I will ask my colleague Ms Berge to come in in a minute.
My understanding is that the conversation on 19 December, to which I was not party, referred to the resignation of the former CEO. I think that it was accepted that the former CEO would resign. I understand, too, that the matter of a settlement agreement was not presented to the Scottish Government until January, which was subsequent to the arrangements that have been discussed.
The public finance manual is clear in requiring the Scottish Government’s views to be sought before the details of a settlement agreement are agreed or offered to an individual—I stress that it is not just before an agreement is signed but before terms are offered. The manual is absolutely explicit in that regard. I suggest that, in the event that individuals felt that it could not be complied with, it would be a matter of good governance to come back to the sponsor and receive advice on what they should do in that instance. That did not happen before the settlement agreement.
It did not happen.
It did not happen before the settlement agreement. That is my understanding.
I will ask my colleague Ms Berge to come in.
I can confirm that. Again, this was said in a conversation that I was not personally involved in, but my understanding is that the Scottish Government, via the deputy director, confirmed that WICS was entitled to pay the former CEO contractual terms in lieu of notice. I am not personally aware whether the conversation or any assurances went beyond that, because, as I said, I was not involved in that conversation.
Does all that not paint a picture of there being wider issues? There are two, in particular. One is the board’s oversight of what was going on at WICS at an operational level. The other is the breakdown in the relationship between the sponsoring division of the Scottish Government and the board itself. I will ask each of you to comment on those.
I will come to Mr MacRae first. Given the content of the section 22 report, including numerous references to matters such as patterns of culture and behaviour, which clearly did not happen overnight but had developed over a period of time, how did it come to this? How did we get to a scenario where we needed a section 22 report, the involvement of external auditors and the resignation of a CEO for things to change? What on earth was the board doing for all those years?
I will ask Robin McGill to comment again, too, but I will start by going back to the agreement that was signed. I reiterate that I talked to the deputy director and received approval for the process, and I had that confirmed on the following day, 20 December.
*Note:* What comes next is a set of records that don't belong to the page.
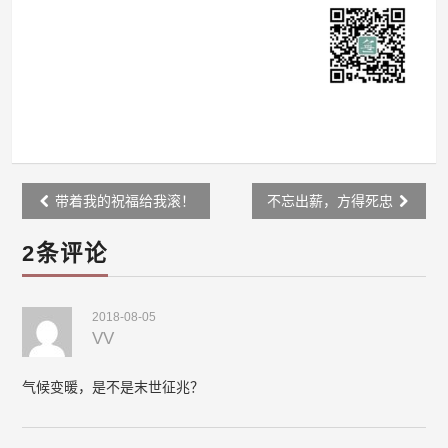
Post
带着我的祝福给我滚！
不忘出薪，方得死忠
navigation
2条评论
2018-08-05
VV
气候变暖，是不是末世征兆？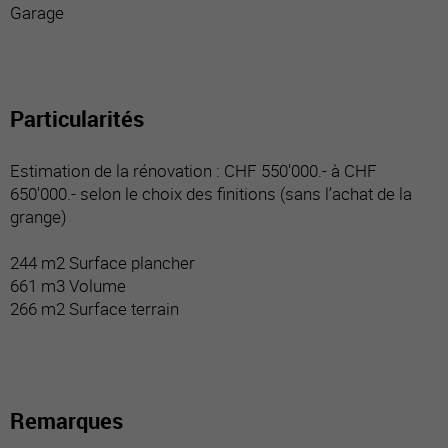
Garage
Particularités
Estimation de la rénovation : CHF 550'000.- à CHF
650'000.- selon le choix des finitions (sans l’achat de la
grange)
244 m2 Surface plancher
661 m3 Volume
266 m2 Surface terrain
Remarques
The CEO’s first meeting was with me and a fellow board member. At that time, we formed a clear view that we had communicated that a departure date at the end of December was essential. That was well understood by the deputy director at that meeting. The settlement agreement was designed to guarantee his departure by the end of December, which was acknowledged by a Government spokesperson just prior to that.
I, and the board, did not find any evidence of gross misconduct. We had questions about the CEO’s ability to instigate change as a result of the section 22 process. That was a factor in our coming to the view that we should accept his resignation.
So the section 22 report was the trigger for you to have concerns about culture and behaviour at WICS. Did nothing that happened before that raise any red flags?
The board had no reports from Audit Scotland, for example, up until the end of December, and we never had any accounts qualified in any way. We also had no reports from internal audit about any issue with expenses or the sort of behaviour that you just talked about.
We had evidence from various staff surveys that work was needed to improve communications, that a better attitude to value for money was required and that we needed to tidy up the expenses process. All that was in train at the time.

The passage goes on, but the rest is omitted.